Märchen und Fabeln

Es gibt bei den Grimm‘schen Märchen einige, die in der Region eine abweichende Handlung hatten. So z.B. das Märchen:

"Der Fuchs und der Wolf"

Die Handlung in der Grimm‘schen Version verläuft in etwa so:

Der Wolf trifft auf den Fuchs und sagt zu ihm „Gevatter, ich hab Hunger. Geh` und besorg mir etwas oder ich schlag dich tot“. Der Fuchs läuft zu einem Bauernhof und stiehlt dort ein Huhn, das er dem Wolf bringt. Am nächsten Tag wiederholt sich das Spiel. Der Fuchs muss dem Wolf wieder etwas zu essen besorgen und alles was er bringt, ist dem Wolf stets zu wenig. Eines Tages sagt der Fuchs zum Wolf: „Isegrimm, ich kenn‘ da einen Bauernhof, wo der Bauer frisch geschlachtet hat. Da ist reichlich Futter vorhanden. Wenn du willst, dann zeig ich es dir und du kannst dich so richtig satt essen. Der Wolf willigt natürlich ein und so gehen die beiden nachts zum Bauernhof. Im Keller, wo sich das Geschlachtete befindet, ist ein Loch in der Wand, durch das beide in den Keller gelangen. Der Wolf stürzt sich sofort auf das Fleisch und verschlingt Stück für Stück. Der Fuchs aber frisst immer nur ein wenig und springt zwischendurch immer wieder durch das Loch nach außen, um zu sehen, ob er noch dadurch passt. Dem Wolf fällt dies auf und er fragt den Fuchs, was er denn da tue. Der Fuchs erwidert „Ich will sehen, dass uns keiner entdeckt und wenn doch, damit wir Reißaus nehmen können. Der Wolf ist beruhigt und frisst weiter. Durch das ständigen Rein- und Rausspringen wird der Bauer wach und geht in den Keller, um nach dem Rechten zu sehen. Als die beiden dies merken, springt der Fuchs zuerst durch das Loch in die Freiheit und läuft weg. Der Wolf aber hat sich so dick gefressen, dass er im Loch stecken bleibt. Der Bauer holt einen Knüppel und verhaut den Wolf ganz fürchterlich. Als dieser dann endlich freikommt, humpelt er stöhnend und unter Schmerzen in den Wald. Dort angekommen, erzählt er dem Fuchs, was ihm passiert ist und wie er blitze- blau geschlagen wurde. Der Fuchs sagt darauf hin „Das geschieht dir Recht, was bist du auch nur für ein Nimmersatt“.
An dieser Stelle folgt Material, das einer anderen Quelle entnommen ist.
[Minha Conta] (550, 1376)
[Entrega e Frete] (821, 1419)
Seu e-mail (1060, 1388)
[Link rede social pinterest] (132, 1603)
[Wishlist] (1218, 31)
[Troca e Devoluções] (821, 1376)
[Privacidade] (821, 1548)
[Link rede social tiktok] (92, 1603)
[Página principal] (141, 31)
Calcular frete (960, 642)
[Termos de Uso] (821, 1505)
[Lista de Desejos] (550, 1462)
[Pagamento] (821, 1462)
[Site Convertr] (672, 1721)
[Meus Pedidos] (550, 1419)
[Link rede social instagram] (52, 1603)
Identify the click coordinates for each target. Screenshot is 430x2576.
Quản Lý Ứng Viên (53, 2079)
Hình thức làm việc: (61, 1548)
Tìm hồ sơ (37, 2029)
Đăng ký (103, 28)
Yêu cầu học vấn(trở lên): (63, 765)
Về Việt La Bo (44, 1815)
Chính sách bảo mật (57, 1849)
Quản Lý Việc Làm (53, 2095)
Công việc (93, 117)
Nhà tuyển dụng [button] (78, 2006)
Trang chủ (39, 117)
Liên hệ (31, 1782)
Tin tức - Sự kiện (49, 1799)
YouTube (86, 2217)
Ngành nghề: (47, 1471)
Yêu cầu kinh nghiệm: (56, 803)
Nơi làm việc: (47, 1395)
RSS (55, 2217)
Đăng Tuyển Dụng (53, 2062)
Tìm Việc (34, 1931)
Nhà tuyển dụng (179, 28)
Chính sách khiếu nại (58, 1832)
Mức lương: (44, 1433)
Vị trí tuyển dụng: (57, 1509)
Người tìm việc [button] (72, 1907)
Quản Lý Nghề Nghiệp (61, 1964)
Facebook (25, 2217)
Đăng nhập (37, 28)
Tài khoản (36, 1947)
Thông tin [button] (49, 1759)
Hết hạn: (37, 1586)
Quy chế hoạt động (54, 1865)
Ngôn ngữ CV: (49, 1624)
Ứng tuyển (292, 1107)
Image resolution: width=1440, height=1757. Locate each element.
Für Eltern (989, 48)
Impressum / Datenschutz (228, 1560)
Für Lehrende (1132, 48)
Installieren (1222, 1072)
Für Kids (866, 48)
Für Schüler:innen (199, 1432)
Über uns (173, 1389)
Die Handlung in der Waldeckischen Version ist dagegen etwas anders. So hält Charlotte Oberfeld in ihrem Buch „Märchen des Waldecker Landes“* das in Mundart von dem Landauer Heinrich Lüttecke erzählte Märchen „De Voss un de Wulf“ fest.

Die ersten Sätze in Mundart **:
Et woor emmool en buure, dee woor düchtig riike. Düsse buure hadde en graut huus, un an den siiden det huuses hadde hei twei gäuseställe, un hinger den gäuseställen ennen keller, un do woor en tiemlikk graut loch drinne. Düsse buure hadde den Keller ganz vull fleischk, butter, milk un süss nach läwensmiddel. ……. [ganze Geschichte in Mundart]

Es war einmal ein Bauer, der war ganz reich. Dieser Bauer hatte ein großes Haus, und an den Seiten des Hauses hatte er zwei Gänseställe, und hinter den Gänseställen einen Keller, und da war ein ziemlich großes Loch drin. Dieser Bauer hatte den Keller ganz voll Fleisch, Butter, Milch und sonst noch Lebensmitteln. Es war das Jahr ein träges Jahr, so dass die Dortigen nicht viel zum Leben hatten. Sie gingen überall hin und schauten in die Ecken; auf einmal kam ein Fuchs des Abends in den Keller des Bauers. Er kroch durch das Loch hinein und fand dort alles gut aufgedeckt. Er schmauste tüchtig, probierte aber jeden Augenblick, ob er auch wieder aus dem Loch herauskäme. Wenn er noch durch das Loch passte, kehrt er zurück in den Keller und fraß noch etwas. Als er genug gegessen hatte, ging er am Abend fort. Den nächsten Abend tat er es ebenso und so ging es eine ganze Zeit lang.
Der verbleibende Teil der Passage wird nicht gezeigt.